慌てて周りを見渡し、他者の気配を探るも、何も居ない。
左右を見回しても、人の気配なんてかけらも感じられないのに、それでも身体には視線が刺さってくる。
殺人鬼が近いのかと思ったけど、彼らの放つ異様なプレッシャーは感じない。
それなのに、ぞわぞわと背筋を這う悪寒が収まる気配がない。
深々と冷え込んだ冷たい空気に震える身体を抱きしめ、ネムリは息を吐いた。
口から溢れた白い息が霧散していく。
痕跡なく消えていく様子に、まるで自分の未来を見せつけられたように思えてしまった。
カチカチと音を立てる歯は、寒さのせいなのか、それとも…
「っいけない。

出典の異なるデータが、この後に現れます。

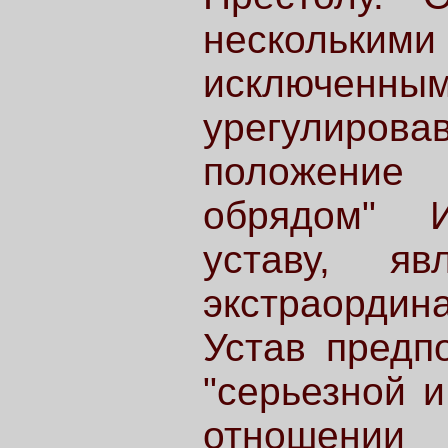
нескольк
исключенным
урегулирова
положение 
обрядом" И
уставу, яв
экстраорди
Устав предп
"серьезной и
отношении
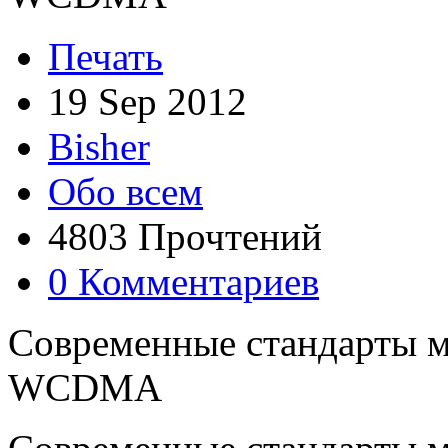
Печать
19 Sep 2012
Bisher
Обо всем
4803 Прочтений
0 Комментариев
Современные стандарты м
WCDMA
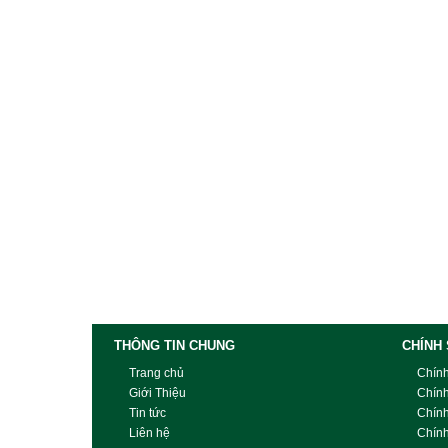
THÔNG TIN CHUNG
CHÍNH
Trang chủ
Chín
Giới Thiệu
Chín
Tin tức
Chín
Liên hệ
Chính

とにかく、発電機探さなきゃっ…」
グッと歯を噛み締めて、不気味な廃病院といった様子のレリー研究所を、ネムリは歩きだした。
静まりかえった剥き出しのコンクリートの廊下をパキリパキリとガラスが割れる音が異様に響く。
頼りなくチカチカと明滅を繰り返す看板を目印に、彷徨い歩く。
「あ、あった!発電機…ッうわっ…」
小部屋の隅に鎮座している発電機に駆け寄るも、足が自然と失速していく。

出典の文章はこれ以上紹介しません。